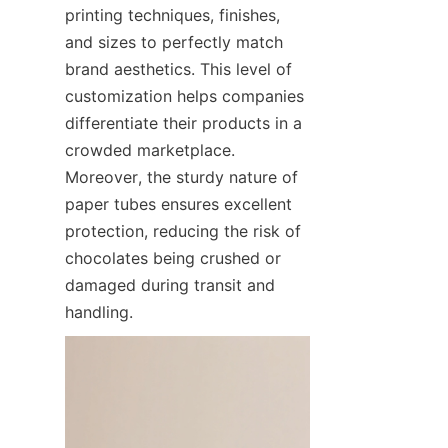
printing techniques, finishes, 
and sizes to perfectly match 
brand aesthetics. This level of 
customization helps companies 
differentiate their products in a 
crowded marketplace. 
Moreover, the sturdy nature of 
paper tubes ensures excellent 
protection, reducing the risk of 
chocolates being crushed or 
damaged during transit and 
handling.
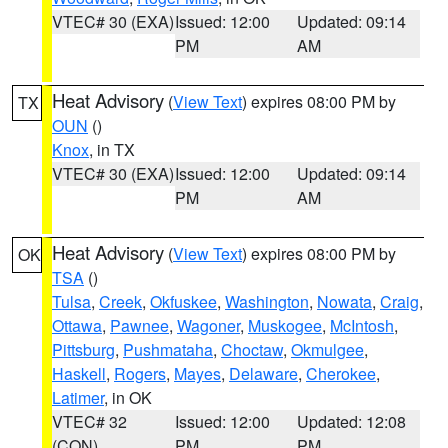
VTEC# 30 (EXA)
Issued: 12:00
Updated: 09:14
PM
AM
Heat Advisory
(
View Text
) expires 08:00 PM by
TX
OUN
()
Knox
, in TX
VTEC# 30 (EXA)
Issued: 12:00
Updated: 09:14
PM
AM
Heat Advisory
(
View Text
) expires 08:00 PM by
OK
TSA
()
Tulsa
,
Creek
,
Okfuskee
,
Washington
,
Nowata
,
Craig
,
Ottawa
,
Pawnee
,
Wagoner
,
Muskogee
,
McIntosh
,
Pittsburg
,
Pushmataha
,
Choctaw
,
Okmulgee
,
Haskell
,
Rogers
,
Mayes
,
Delaware
,
Cherokee
,
Latimer
, in OK
VTEC# 32
Issued: 12:00
Updated: 12:08
(CON)
PM
PM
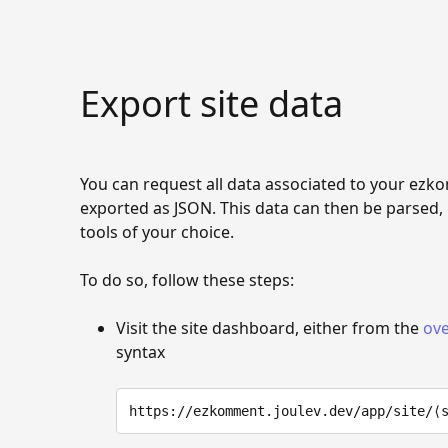
Export site data
You can request all data associated to your ezko
exported as JSON. This data can then be parsed,
tools of your choice.
To do so, follow these steps:
Visit the site dashboard, either from the
ove
syntax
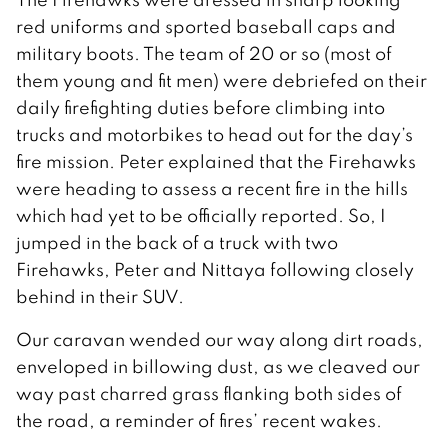
red uniforms and sported baseball caps and
military boots. The team of 20 or so (most of
them young and fit men) were debriefed on their
daily firefighting duties before climbing into
trucks and motorbikes to head out for the day’s
fire mission. Peter explained that the Firehawks
were heading to assess a recent fire in the hills
which had yet to be officially reported. So, I
jumped in the back of a truck with two
Firehawks, Peter and Nittaya following closely
behind in their SUV.
Our caravan wended our way along dirt roads,
enveloped in billowing dust, as we cleaved our
way past charred grass flanking both sides of
the road, a reminder of fires’ recent wakes.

▶ Work instruction: Answer with a single number: how many lines in the data above have the string "recent" in them?

▶ Exercise solution: 2